Two years ago brought the end of the 15-year series “Supernatural,” and as someone who has been a fan of the show since the age of 11, I was devastated. Despite this, I wasn’t excited to hear about the new spin-off, “The Winchesters,” which aired its first episode on Oct. 17 and will be on The CW every Tuesday at 8 p.m. 

When the network announced the show idea, I didn’t understand the point of making a series revolving around the parents of Sam (Jared Padalecki) and Dean (Jensen Ackles) Winchester — the main “Supernatural” characters — despite their influence on the two boys. Ever since the announcement, I could only think of all of the characters who could have made for a more interesting show concept. 

“The Winchesters” is a prologue to “Supernatural” that follows the love story of John Winchester (Drake Rodger) and Mary Campbell (Meg Donnelly), narrated by their eldest son, Dean. The first episode takes place in 1958 with John coming home after serving in Vietnam, soon continuing his goal to learn more about his absent father. Through this, he meets Mary and discovers the life of hunting supernatural entities, and that his dad is somehow connected. The two then embark on a journey to not only help John learn more about his father, but to also locate Mary’s dad, Samuel Campbell (Tom Welling), who went missing on a hunt.

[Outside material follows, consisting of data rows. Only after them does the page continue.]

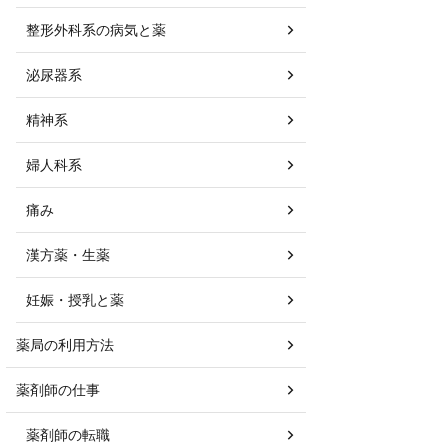
整形外科系の病気と薬
泌尿器系
精神系
婦人科系
痛み
漢方薬・生薬
妊娠・授乳と薬
薬局の利用方法
薬剤師の仕事
薬剤師の転職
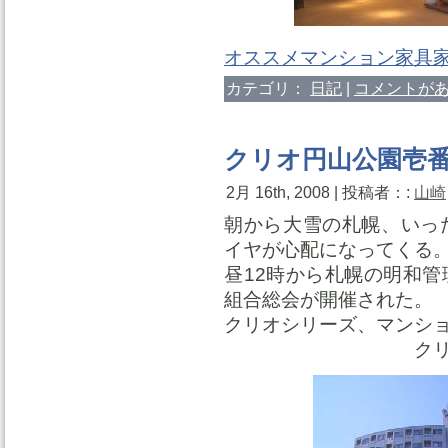
オススメマンション家具
カテゴリ：
日記
|
コメントがあ
クリオ円山公園壱
2月 16th, 2008 | 投稿者：:
山崎
朝から大雪の札幌、いっ
イヤが心配になってくる
昼12時から札幌の明和
組合総会が開催された。
クリオシリーズ、マンシ
クリオ円山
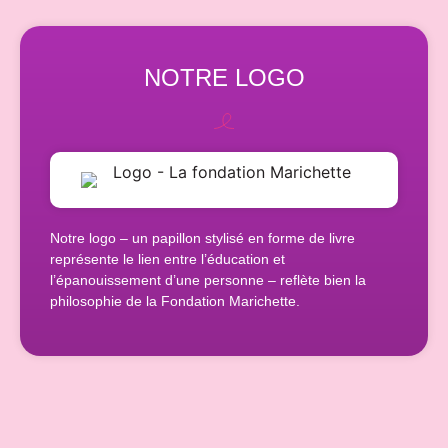
NOTRE LOGO
Notre logo – un papillon stylisé en forme de livre
représente le lien entre l’éducation et
l’épanouissement d’une personne – reflète bien la
philosophie de la Fondation Marichette.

John suddenly discovering the hunting life quickly raised questions with me. In “Supernatural,” John didn’t know monsters existed until Mary was killed by one a few years into their marriage, which led him to start hunting in the first place. Why this change? Are they rewriting these details to make it fit better with the story, or is there an explanation that ties into it later? Why does the journal where he keeps track of all supernatural entities not start in ‘58 then?

On top of that confusion, we’re also introduced to two other characters, Carlos (Jojo Fleites) and Latika (Nida Khurshid), who were never mentioned in “Supernatural,” yet seem to be important in “The Winchesters.” Don’t get me wrong, I loved Carlos and everything he brought to the first episode, but I’m a little lost as to what the purpose of these two characters will be since they don’t add much besides comedy and flair.

Though I disliked the array of plot differences from the original show, the cheesy lines and mediocre acting of the two main characters, “The Winchesters” was full of great reminders as to why this show was created. The first episode had a plethora of “Supernatural” references, which brought a smile to my face, as it reminded me of the nights my sister and I would spend binging the show. 

Though “The Winchesters” brought that nostalgic energy to the screen that I’ve been missing since “Supernatural” ended, I don’t think it’s something I’ll continue watching or keeping up with weekly. However, Jensen Ackles and his wife, Daneel, are closely involved with creating the show. Both have been known to share very similar opinions with the majority of fans regarding the good and bad of “Supernatural,” so I can only hope this show makes progress through the allotted 13 episodes that will air.